[Exercise input — start]

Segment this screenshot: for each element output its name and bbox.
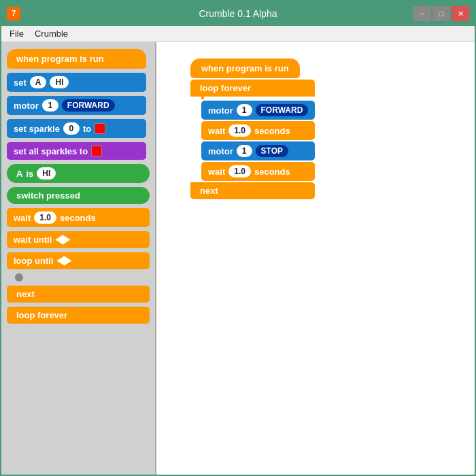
title-controls: − □ ✕ (413, 6, 469, 21)
canvas-wait2-val: 1.0 (228, 165, 251, 177)
menu-crumble[interactable]: Crumble (29, 27, 73, 40)
var-a: A (30, 76, 47, 88)
canvas-motor1-num: 1 (237, 104, 252, 116)
sparkle-to: to (83, 124, 91, 134)
loop-forever-sb-label: loop forever (16, 310, 67, 320)
motor-dir: FORWARD (62, 99, 115, 112)
sidebar: when program is run set A HI motor 1 FOR… (1, 42, 156, 475)
block-switch-pressed[interactable]: switch pressed (7, 187, 150, 204)
canvas-wait1-label: wait (208, 126, 225, 136)
menu-file[interactable]: File (4, 27, 29, 40)
block-loop-forever-sb[interactable]: loop forever (7, 307, 150, 324)
block-next-sb[interactable]: next (7, 286, 150, 303)
wait-val: 1.0 (34, 211, 56, 224)
block-wait-until[interactable]: wait until (7, 231, 150, 248)
loop-until-label: loop until (14, 256, 53, 266)
title-bar: 7 Crumble 0.1 Alpha − □ ✕ (1, 1, 475, 26)
wait-until-label: wait until (14, 235, 52, 245)
canvas-inner-blocks: motor 1 FORWARD wait 1.0 seconds mot (201, 99, 315, 182)
block-set-all-sparkles[interactable]: set all sparkles to (7, 142, 146, 160)
motor-num: 1 (42, 99, 58, 112)
title-bar-left: 7 (7, 7, 20, 20)
canvas-loop-label: loop forever (200, 83, 251, 93)
canvas-motor2-label: motor (208, 146, 233, 156)
diamond-icon (55, 235, 70, 245)
canvas-block-motor-stop[interactable]: motor 1 STOP (201, 141, 315, 160)
minimize-button[interactable]: − (413, 6, 431, 21)
motor-label: motor (14, 101, 39, 111)
block-loop-until[interactable]: loop until (7, 252, 150, 269)
canvas-loop-body (201, 97, 204, 99)
canvas-block-wait2[interactable]: wait 1.0 seconds (201, 162, 315, 181)
all-sparkles-color (91, 146, 102, 156)
next-sb-label: next (16, 289, 35, 299)
canvas-wait2-label: wait (208, 167, 225, 177)
close-button[interactable]: ✕ (452, 6, 469, 21)
block-wait-seconds[interactable]: wait 1.0 seconds (7, 208, 150, 227)
canvas-motor1-dir: FORWARD (256, 104, 309, 116)
block-set-sparkle[interactable]: set sparkle 0 to (7, 119, 146, 138)
script-stack: when program is run loop forever (190, 58, 315, 199)
block-motor-1-forward[interactable]: motor 1 FORWARD (7, 96, 146, 115)
canvas-wait1-val: 1.0 (228, 124, 251, 137)
a-label: A (16, 169, 22, 179)
canvas-motor2-num: 1 (237, 145, 252, 157)
menu-bar: File Crumble (1, 26, 475, 42)
maximize-button[interactable]: □ (432, 6, 450, 21)
block-a-is-hi[interactable]: A is HI (7, 164, 150, 183)
is-label: is (26, 169, 33, 179)
canvas-hat-label: when program is run (201, 63, 289, 73)
sparkle-num: 0 (63, 122, 80, 135)
when-program-label: when program is run (16, 54, 104, 64)
canvas-block-wait1[interactable]: wait 1.0 seconds (201, 121, 315, 140)
canvas-motor1-label: motor (208, 105, 233, 116)
window-title: Crumble 0.1 Alpha (199, 8, 277, 19)
a-val: HI (37, 167, 56, 180)
val-hi: HI (50, 76, 69, 88)
content-area: when program is run set A HI motor 1 FOR… (1, 42, 475, 475)
canvas-loop-top[interactable]: loop forever (190, 80, 315, 97)
canvas: when program is run loop forever (156, 42, 475, 475)
app-window: 7 Crumble 0.1 Alpha − □ ✕ File Crumble w… (0, 0, 476, 476)
block-when-program-run[interactable]: when program is run (7, 49, 146, 69)
wait-label: wait (14, 213, 31, 223)
wait-suffix: seconds (60, 213, 96, 223)
switch-pressed-label: switch pressed (16, 190, 80, 201)
loop-diamond-icon (56, 256, 71, 266)
sparkle-label: set sparkle (14, 124, 60, 134)
canvas-next-block[interactable]: next (190, 182, 315, 199)
canvas-wait1-suffix: seconds (254, 126, 290, 136)
canvas-next-label: next (200, 186, 218, 196)
set-label: set (14, 78, 27, 88)
app-icon: 7 (7, 7, 20, 20)
canvas-hat-block[interactable]: when program is run (190, 58, 300, 78)
all-sparkles-label: set all sparkles to (14, 146, 88, 156)
sparkle-color (95, 123, 105, 134)
block-set-a-hi[interactable]: set A HI (7, 73, 146, 92)
canvas-motor2-dir: STOP (256, 145, 288, 157)
canvas-loop-forever: loop forever motor 1 FORWARD (190, 80, 315, 199)
canvas-wait2-suffix: seconds (254, 167, 290, 177)
connector-dot (15, 273, 23, 282)
canvas-block-motor-forward[interactable]: motor 1 FORWARD (201, 101, 315, 120)
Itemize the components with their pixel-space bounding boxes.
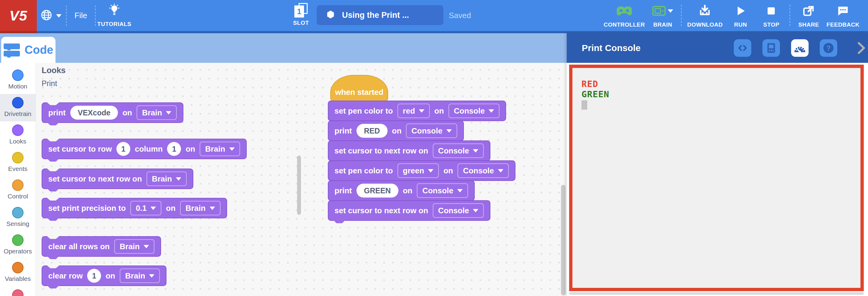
- block-label: on: [185, 144, 195, 154]
- set-pen-color-green-block[interactable]: set pen color togreenonConsole: [328, 160, 516, 181]
- category-label: Looks: [9, 138, 26, 145]
- brain-button[interactable]: BRAIN: [647, 2, 678, 30]
- block-label: on: [392, 126, 402, 136]
- chevron-down-icon: [144, 245, 149, 248]
- clear-row-block[interactable]: clear row1onBrain: [42, 266, 166, 286]
- saved-status: Saved: [449, 0, 471, 31]
- category-label: Variables: [5, 275, 31, 282]
- number-input[interactable]: 1: [116, 142, 130, 156]
- sidebar-item-control[interactable]: Control: [0, 177, 36, 204]
- svg-text:?: ?: [826, 45, 831, 52]
- clear-all-rows-block[interactable]: clear all rows onBrain: [42, 236, 161, 257]
- run-button[interactable]: RUN: [725, 2, 756, 30]
- set-cursor-next-row-1-block[interactable]: set cursor to next row onConsole: [328, 140, 490, 161]
- brain-screen-panel-button[interactable]: [763, 39, 780, 57]
- chevron-down-icon: [149, 274, 154, 277]
- sidebar-item-motion[interactable]: Motion: [0, 66, 36, 94]
- when-started-hat-block[interactable]: when started: [330, 75, 388, 101]
- number-input[interactable]: 1: [167, 142, 181, 156]
- set-pen-color-red-block[interactable]: set pen color toredonConsole: [328, 101, 506, 121]
- sidebar-item-variables[interactable]: Variables: [0, 259, 36, 286]
- sidebar-item-sensing[interactable]: Sensing: [0, 204, 36, 231]
- dropdown-brain[interactable]: Brain: [114, 239, 154, 254]
- dropdown-brain[interactable]: Brain: [180, 201, 220, 215]
- feedback-icon: [837, 2, 849, 19]
- globe-icon: [40, 9, 53, 22]
- blocks-workspace[interactable]: Looks Print printVEXcodeonBrainset curso…: [36, 63, 567, 296]
- dropdown-console[interactable]: Console: [433, 143, 484, 158]
- category-label: Control: [7, 193, 28, 200]
- block-label: clear all rows on: [48, 242, 110, 251]
- download-button[interactable]: DOWNLOAD: [685, 2, 725, 30]
- console-output-line: GREEN: [582, 89, 861, 99]
- tab-strip: Code: [0, 33, 567, 63]
- print-console-panel-button[interactable]: [791, 39, 809, 57]
- top-toolbar: V5 File: [0, 0, 868, 31]
- slot-button[interactable]: 1 SLOT: [288, 3, 314, 26]
- text-input[interactable]: GREEN: [356, 184, 398, 197]
- file-menu[interactable]: File: [74, 0, 87, 31]
- dropdown-console[interactable]: Console: [417, 183, 468, 198]
- console-horizontal-scrollbar[interactable]: [569, 292, 864, 295]
- palette-row: clear row1onBrain: [42, 266, 166, 286]
- block-category-sidebar: MotionDrivetrainLooksEventsControlSensin…: [0, 63, 36, 296]
- dropdown-0-1[interactable]: 0.1: [130, 201, 161, 215]
- sidebar-item-events[interactable]: Events: [0, 149, 36, 177]
- slot-number: 1: [294, 5, 304, 18]
- code-icon: [737, 42, 749, 54]
- sidebar-item-operators[interactable]: Operators: [0, 231, 36, 259]
- palette-scrollbar[interactable]: [297, 156, 301, 215]
- dropdown-brain[interactable]: Brain: [120, 269, 160, 283]
- dropdown-green[interactable]: green: [398, 163, 439, 178]
- canvas-scrollbar[interactable]: [561, 185, 565, 295]
- tutorials-button[interactable]: TUTORIALS: [98, 4, 130, 27]
- help-panel-button[interactable]: ?: [820, 39, 837, 57]
- sidebar-item-drivetrain[interactable]: Drivetrain: [0, 94, 36, 122]
- tab-code[interactable]: Code: [1, 37, 56, 63]
- collapse-panel-chevron-icon[interactable]: [854, 40, 868, 56]
- stop-button[interactable]: STOP: [756, 2, 786, 30]
- set-cursor-next-row-2-block[interactable]: set cursor to next row onConsole: [328, 200, 490, 221]
- chevron-down-icon: [498, 169, 503, 172]
- language-menu[interactable]: [40, 9, 62, 22]
- set-cursor-row-column-block[interactable]: set cursor to row1column1onBrain: [42, 139, 247, 159]
- console-cursor: [582, 100, 587, 110]
- dropdown-brain[interactable]: Brain: [136, 105, 177, 120]
- sidebar-item-looks[interactable]: Looks: [0, 122, 36, 149]
- print-green-block[interactable]: printGREENonConsole: [328, 180, 475, 201]
- text-input[interactable]: VEXcode: [70, 106, 118, 119]
- dropdown-console[interactable]: Console: [433, 203, 484, 218]
- feedback-label: FEEDBACK: [826, 22, 860, 28]
- block-label: set print precision to: [48, 204, 126, 213]
- download-label: DOWNLOAD: [687, 22, 723, 28]
- hexagon-icon: [326, 10, 335, 21]
- dropdown-brain[interactable]: Brain: [147, 171, 187, 186]
- category-list: MotionDrivetrainLooksEventsControlSensin…: [0, 66, 36, 296]
- text-input[interactable]: RED: [356, 124, 388, 138]
- palette-row: set print precision to0.1onBrain: [42, 198, 227, 218]
- feedback-button[interactable]: FEEDBACK: [824, 2, 862, 30]
- chevron-down-icon: [151, 207, 156, 210]
- print-on-brain-block[interactable]: printVEXcodeonBrain: [42, 102, 183, 123]
- category-label: Operators: [4, 248, 32, 255]
- dropdown-red[interactable]: red: [398, 104, 430, 118]
- dropdown-value: Console: [438, 146, 469, 156]
- set-print-precision-block[interactable]: set print precision to0.1onBrain: [42, 198, 227, 218]
- set-cursor-next-row-block[interactable]: set cursor to next row onBrain: [42, 168, 193, 189]
- number-input[interactable]: 1: [87, 269, 101, 283]
- print-red-block[interactable]: printREDonConsole: [328, 120, 464, 141]
- vex-v5-logo[interactable]: V5: [0, 0, 37, 31]
- panel-header: Print Console ?: [567, 33, 868, 63]
- dropdown-brain[interactable]: Brain: [200, 142, 240, 156]
- dropdown-console[interactable]: Console: [406, 124, 457, 138]
- code-panel-button[interactable]: [734, 39, 751, 57]
- dropdown-console[interactable]: Console: [448, 104, 500, 118]
- dropdown-console[interactable]: Console: [458, 163, 509, 178]
- dropdown-value: green: [403, 166, 424, 176]
- sidebar-item-item[interactable]: [0, 286, 36, 296]
- share-icon: [802, 2, 815, 19]
- project-name-button[interactable]: Using the Print ...: [317, 5, 443, 25]
- share-button[interactable]: SHARE: [793, 2, 824, 30]
- controller-button[interactable]: CONTROLLER: [601, 2, 648, 30]
- events-category-icon: [12, 152, 24, 163]
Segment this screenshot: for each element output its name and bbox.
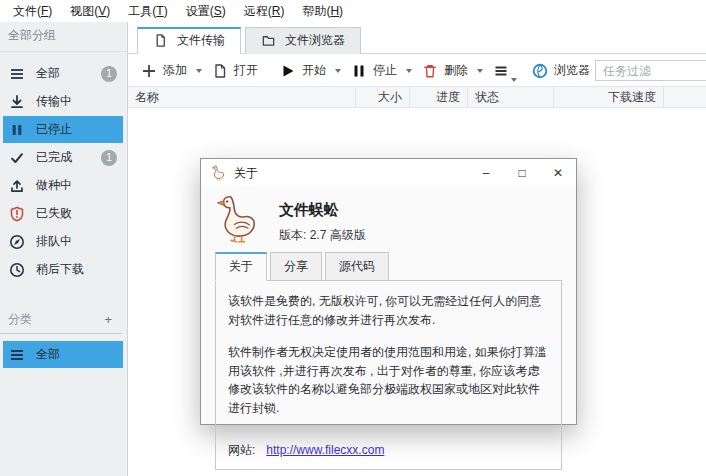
sidebar-item-download-later[interactable]: 稍后下载 [3,256,123,283]
download-icon [9,94,25,110]
sidebar-item-label: 传输中 [36,93,72,110]
check-icon [9,150,25,166]
count-badge: 1 [101,66,117,82]
add-category-button[interactable]: + [102,312,114,327]
stop-label: 停止 [373,62,397,79]
column-header-extra[interactable] [664,87,706,107]
clock-icon [9,262,25,278]
duck-app-icon [211,165,226,181]
dialog-tab-about[interactable]: 关于 [215,252,267,281]
folder-icon [261,33,276,48]
chevron-down-icon [196,69,202,73]
sidebar-item-label: 做种中 [36,177,72,194]
start-button[interactable]: 开始 [275,59,346,82]
file-icon [153,33,168,48]
sidebar-item-all[interactable]: 全部 1 [3,60,123,87]
open-button[interactable]: 打开 [207,59,263,82]
count-badge: 1 [101,150,117,166]
play-icon [280,63,296,79]
website-link[interactable]: http://www.filecxx.com [266,441,384,460]
chevron-down-icon [335,69,341,73]
about-dialog: 关于 – □ ✕ 文件蜈蚣 版本: 2.7 高级版 关于 分享 源代码 该软件是… [200,158,577,425]
dialog-title-bar[interactable]: 关于 – □ ✕ [201,159,576,187]
category-header-label: 分类 [8,311,32,328]
menu-help[interactable]: 帮助(H) [293,0,352,23]
toolbar: 添加 打开 开始 停止 [128,54,706,86]
category-item-all[interactable]: 全部 [3,341,123,368]
open-file-icon [212,63,228,79]
sidebar-item-label: 已失败 [36,205,72,222]
dialog-tab-bar: 关于 分享 源代码 [201,245,576,280]
pause-icon [351,63,367,79]
chevron-down-icon [477,69,483,73]
dialog-footer: ✕ 关闭 [201,470,576,476]
chevron-down-icon [511,78,517,82]
seed-upload-icon [9,178,25,194]
task-filter-input[interactable] [595,60,706,81]
tab-label: 文件传输 [177,32,225,49]
menu-settings[interactable]: 设置(S) [177,0,235,23]
category-item-label: 全部 [36,346,60,363]
pause-icon [9,122,25,138]
sidebar-item-stopped[interactable]: 已停止 [3,116,123,143]
sidebar-item-label: 全部 [36,65,60,82]
column-header-speed[interactable]: 下载速度 [554,87,664,107]
sidebar-item-queued[interactable]: 排队中 [3,228,123,255]
window-controls: – □ ✕ [468,159,576,187]
tab-file-browser[interactable]: 文件浏览器 [245,27,361,54]
column-header-status[interactable]: 状态 [468,87,554,107]
about-paragraph-2: 软件制作者无权决定使用者的使用范围和用途, 如果你打算滥用该软件 ,并进行再次发… [228,343,549,417]
sidebar-item-transferring[interactable]: 传输中 [3,88,123,115]
website-label: 网站: [228,441,255,460]
sidebar: 全部分组 全部 1 传输中 已停止 [0,22,128,476]
stop-button[interactable]: 停止 [346,59,417,82]
compass-icon [9,234,25,250]
list-icon [9,66,25,82]
menu-view[interactable]: 视图(V) [61,0,119,23]
sidebar-item-label: 排队中 [36,233,72,250]
sidebar-item-completed[interactable]: 已完成 1 [3,144,123,171]
globe-icon [532,63,548,79]
sidebar-item-label: 已停止 [36,121,72,138]
app-version: 版本: 2.7 高级版 [279,227,366,244]
task-table-header: 名称 大小 进度 状态 下载速度 [128,86,706,108]
browser-button[interactable]: 浏览器 [527,59,595,82]
more-menu-button[interactable] [488,60,515,82]
close-window-button[interactable]: ✕ [540,159,576,187]
minimize-button[interactable]: – [468,159,504,187]
delete-label: 删除 [444,62,468,79]
app-name: 文件蜈蚣 [279,201,366,220]
trash-icon [422,63,438,79]
open-label: 打开 [234,62,258,79]
dialog-tab-share[interactable]: 分享 [270,252,322,281]
category-header: 分类 + [0,308,122,334]
menu-remote[interactable]: 远程(R) [235,0,294,23]
main-tab-bar: 文件传输 文件浏览器 [128,22,706,54]
chevron-down-icon [406,69,412,73]
dialog-tab-source[interactable]: 源代码 [325,252,389,281]
maximize-button[interactable]: □ [504,159,540,187]
menu-bar: 文件(F) 视图(V) 工具(T) 设置(S) 远程(R) 帮助(H) [0,0,706,22]
column-header-name[interactable]: 名称 [128,87,356,107]
sidebar-item-seeding[interactable]: 做种中 [3,172,123,199]
start-label: 开始 [302,62,326,79]
failed-shield-icon [9,206,25,222]
menu-file[interactable]: 文件(F) [4,0,61,23]
dialog-title: 关于 [234,165,258,182]
sidebar-item-label: 已完成 [36,149,72,166]
category-list: 全部 [0,340,127,369]
list-icon [9,347,25,363]
hamburger-icon [493,63,509,79]
sidebar-filter-list: 全部 1 传输中 已停止 已完成 1 [0,59,127,284]
tab-file-transfer[interactable]: 文件传输 [137,27,241,54]
delete-button[interactable]: 删除 [417,59,488,82]
column-header-progress[interactable]: 进度 [410,87,468,107]
about-paragraph-1: 该软件是免费的, 无版权许可, 你可以无需经过任何人的同意对软件进行任意的修改并… [228,292,549,329]
add-button[interactable]: 添加 [136,59,207,82]
sidebar-item-failed[interactable]: 已失败 [3,200,123,227]
add-label: 添加 [163,62,187,79]
menu-tools[interactable]: 工具(T) [119,0,176,23]
column-header-size[interactable]: 大小 [356,87,410,107]
duck-logo [215,193,261,245]
sidebar-item-label: 稍后下载 [36,261,84,278]
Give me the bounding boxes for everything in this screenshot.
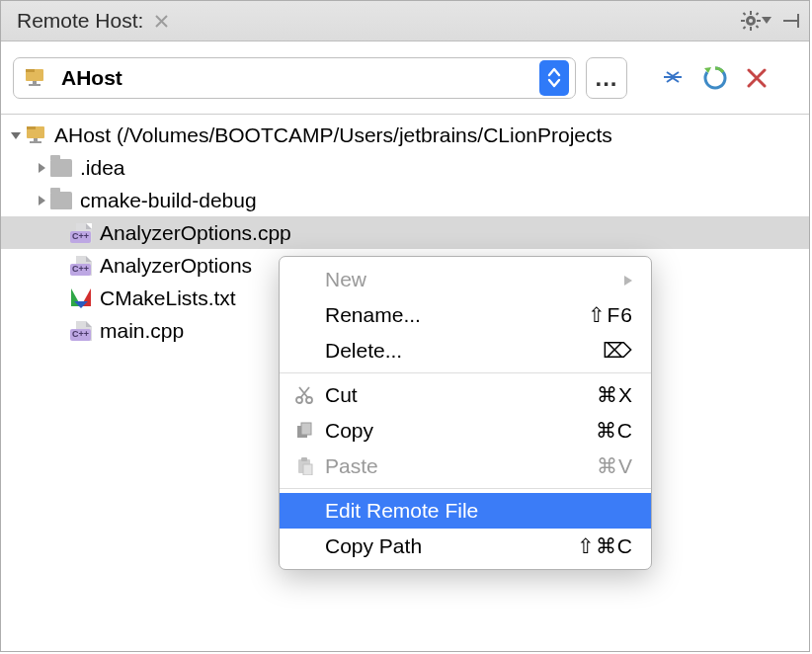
remote-host-toolbar: AHost ... — [1, 41, 809, 115]
host-icon — [25, 124, 46, 146]
panel-title-bar: Remote Host: — [1, 1, 809, 41]
folder-icon — [50, 190, 72, 211]
separator — [280, 488, 651, 489]
cpp-file-icon: C++ — [70, 255, 92, 277]
copy-icon — [293, 422, 315, 440]
context-menu-label: Copy — [325, 419, 534, 443]
tree-folder[interactable]: .idea — [1, 151, 809, 184]
cpp-file-icon: C++ — [70, 222, 92, 244]
host-selector[interactable]: AHost — [13, 57, 576, 99]
context-menu-label: Delete... — [325, 339, 534, 363]
close-tab-icon[interactable] — [155, 15, 168, 28]
context-menu-shortcut: ⇧F6 — [544, 303, 633, 327]
svg-rect-3 — [750, 27, 752, 31]
tree-root-label: AHost — [54, 123, 111, 147]
svg-rect-6 — [743, 12, 747, 16]
tree-node-label: .idea — [80, 156, 125, 180]
cut-icon — [293, 386, 315, 404]
cpp-file-icon: C++ — [70, 320, 92, 342]
tree-folder[interactable]: cmake-build-debug — [1, 184, 809, 216]
context-menu-item-copy-path[interactable]: Copy Path ⇧⌘C — [280, 529, 651, 564]
svg-rect-22 — [301, 423, 311, 435]
refresh-icon[interactable] — [702, 65, 728, 91]
cmake-file-icon — [70, 287, 92, 309]
context-menu-shortcut: ⌘X — [544, 383, 633, 407]
svg-rect-5 — [757, 20, 761, 22]
context-menu-shortcut: ⇧⌘C — [544, 534, 633, 558]
svg-rect-24 — [301, 457, 307, 461]
svg-rect-12 — [26, 69, 35, 72]
panel-title: Remote Host: — [7, 9, 143, 33]
context-menu-item-edit-remote-file[interactable]: Edit Remote File — [280, 493, 651, 529]
context-menu-label: Cut — [325, 383, 534, 407]
folder-icon — [50, 157, 72, 179]
chevron-right-icon[interactable] — [33, 162, 50, 174]
context-menu-item-paste[interactable]: Paste ⌘V — [280, 449, 651, 484]
svg-rect-18 — [30, 141, 41, 143]
context-menu-label: Copy Path — [325, 534, 534, 558]
context-menu-shortcut: ⌘C — [544, 419, 633, 443]
browse-button-label: ... — [595, 64, 617, 92]
tree-node-label: CMakeLists.txt — [100, 286, 236, 310]
context-menu: New Rename... ⇧F6 Delete... ⌦ Cut ⌘X — [279, 256, 652, 570]
host-selector-label: AHost — [61, 66, 531, 90]
collapse-all-icon[interactable] — [661, 66, 685, 90]
tree-file[interactable]: C++ AnalyzerOptions.cpp — [1, 216, 809, 249]
svg-rect-16 — [27, 126, 36, 129]
browse-button[interactable]: ... — [586, 57, 627, 99]
context-menu-item-cut[interactable]: Cut ⌘X — [280, 377, 651, 413]
toolbar-actions — [661, 65, 768, 91]
svg-rect-10 — [797, 14, 799, 28]
context-menu-label: Paste — [325, 454, 534, 478]
svg-rect-7 — [756, 25, 760, 29]
context-menu-label: Rename... — [325, 303, 534, 327]
context-menu-shortcut: ⌦ — [544, 339, 633, 363]
svg-rect-4 — [741, 20, 745, 22]
stepper-icon[interactable] — [539, 60, 569, 96]
host-icon — [24, 67, 45, 89]
chevron-down-icon[interactable] — [7, 129, 25, 141]
svg-rect-13 — [33, 81, 37, 84]
context-menu-label: New — [325, 268, 534, 291]
remote-host-panel: Remote Host: AHost ... — [0, 0, 810, 652]
context-menu-shortcut: ⌘V — [544, 454, 633, 478]
context-menu-label: Edit Remote File — [325, 499, 534, 523]
svg-rect-25 — [303, 464, 312, 475]
tree-root[interactable]: AHost (/Volumes/BOOTCAMP/Users/jetbrains… — [1, 119, 809, 151]
svg-rect-17 — [34, 138, 38, 141]
context-menu-item-new[interactable]: New — [280, 262, 651, 297]
svg-rect-8 — [743, 26, 747, 30]
svg-rect-14 — [29, 84, 41, 86]
submenu-arrow-icon — [544, 268, 633, 291]
hide-panel-icon[interactable] — [781, 12, 803, 30]
chevron-right-icon[interactable] — [33, 195, 50, 206]
tree-node-label: AnalyzerOptions — [100, 254, 252, 278]
svg-rect-2 — [750, 11, 752, 15]
delete-icon[interactable] — [746, 67, 768, 89]
tree-root-path: (/Volumes/BOOTCAMP/Users/jetbrains/CLion… — [117, 123, 612, 147]
context-menu-item-copy[interactable]: Copy ⌘C — [280, 413, 651, 449]
tree-node-label: main.cpp — [100, 319, 184, 343]
context-menu-item-delete[interactable]: Delete... ⌦ — [280, 333, 651, 368]
context-menu-item-rename[interactable]: Rename... ⇧F6 — [280, 297, 651, 333]
svg-rect-9 — [756, 12, 760, 16]
tree-node-label: cmake-build-debug — [80, 189, 257, 212]
tree-node-label: AnalyzerOptions.cpp — [100, 221, 291, 245]
svg-point-1 — [749, 19, 753, 23]
separator — [280, 372, 651, 373]
gear-icon[interactable] — [740, 10, 771, 32]
paste-icon — [293, 457, 315, 475]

[Exercise input — finish]

◆ **To do**
Find all the lines with "task" in the data and copy them.

◆ **Your response**
task-filter-input[interactable] [595,60,706,81]
task-table-header: 名称 大小 进度 状态 下载速度 [128,86,706,108]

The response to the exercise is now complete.